Die männliche Erotik unterscheidet sich von der der Frau in einem entscheidenden Punkt: In der Fotografie ist sie nicht existent - zumindest nicht nach einigermaßen „soliden“ Ansprüchen an Ästhetik, Stil und realistischer Abbildung. Der Sex des Mannes zeigt sich entweder mit einer homophoben Färbung oder ist erschreckend begrenzt auf die überhöhte Betonung des in weiten Teilen der Welt noch heute kultisch verehrten Phallussymbols.
Während das weibliche Geschlecht in vielfältiger Weise im erotischen Kontext inszeniert wird, bleiben dem Mann introvertierte oder emotionale Zwischentöne verwehrt. Die Rollenverteilung – besonders in der Fotografie - ist eindeutig: Gefragt ist der omnipotenter Lustprotz, klischeehaft auf stammtischtauglich Größenvergleiche reduziert. Wirklich?

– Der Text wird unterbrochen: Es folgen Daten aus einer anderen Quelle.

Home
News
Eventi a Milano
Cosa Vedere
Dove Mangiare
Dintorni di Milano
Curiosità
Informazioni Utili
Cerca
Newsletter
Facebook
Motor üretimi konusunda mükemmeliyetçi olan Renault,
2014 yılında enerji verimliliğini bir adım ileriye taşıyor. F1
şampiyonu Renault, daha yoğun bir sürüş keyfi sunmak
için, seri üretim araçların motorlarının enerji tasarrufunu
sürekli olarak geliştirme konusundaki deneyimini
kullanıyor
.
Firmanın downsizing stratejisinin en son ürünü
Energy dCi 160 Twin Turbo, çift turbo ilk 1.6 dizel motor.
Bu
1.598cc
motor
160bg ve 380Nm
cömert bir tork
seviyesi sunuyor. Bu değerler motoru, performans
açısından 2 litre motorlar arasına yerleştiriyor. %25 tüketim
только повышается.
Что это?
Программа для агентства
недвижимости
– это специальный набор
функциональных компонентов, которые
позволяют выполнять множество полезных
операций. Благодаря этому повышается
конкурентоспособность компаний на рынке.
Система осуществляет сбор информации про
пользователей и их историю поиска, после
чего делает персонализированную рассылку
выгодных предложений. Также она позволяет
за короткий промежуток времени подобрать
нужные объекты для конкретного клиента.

Meine Erfahrungen als Fotograf zeichnen ein deutlich differenziertes Bild, das besonders unter Einbeziehung der weiblichen Einstellung zu diesem Thema eine gänzlich konträre Deutungsform zulässt: Männliche Erotik – dargestellt nach den oben genannten Gesichtspunkten - geht an der weiblichen Wahrnehmung und an ihren emotionalen Befindlichkeiten vorbei. Männer werden dementsprechend nicht dann als „erotisch“ wahrgenommen, wenn die primären Geschlechtsmerkmale möglichst deutlich hervorgehoben werden.

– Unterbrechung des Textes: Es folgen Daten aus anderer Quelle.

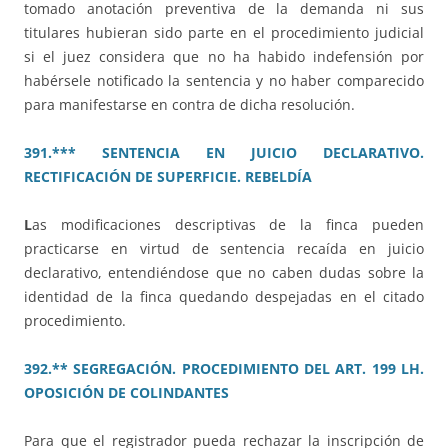
tomado anotación preventiva de la demanda ni sus
titulares hubieran sido parte en el procedimiento judicial
si el juez considera que no ha habido indefensión por
habérsele notificado la sentencia y no haber comparecido
para manifestarse en contra de dicha resolución.
391.*** SENTENCIA EN JUICIO DECLARATIVO.
RECTIFICACIÓN DE SUPERFICIE. REBELDÍA
L
as modificaciones descriptivas de la finca pueden
practicarse en virtud de sentencia recaída en juicio
declarativo, entendiéndose que no caben dudas sobre la
identidad de la finca quedando despejadas en el citado
procedimiento.
392.** SEGREGACIÓN. PROCEDIMIENTO DEL ART. 199 LH.
OPOSICIÓN DE COLINDANTES
Para que el registrador pueda rechazar la inscripción de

Die Formel „Schwanz=Sex“ und die daraus resultierende Schlussfolgerung (auch für den Fotografen) führt folglich zu keinem - auch im direkten Wortsinn - befriedigenden Ergebnis. Das Schlüsselelement ist die Emotion. Die unter diesen Vorzeichen dargestellte „sexuelle Privatsphäre“ des Mannes mit zutiefst menschlichen, ehrlichen, intimen und verletzlichen Gefühlen wird, entsprechend visualisiert, zur erotischen Beschreibung des männlichen Geschlechts. Und das keineswegs nur in der zeitgenössischen Fotografie.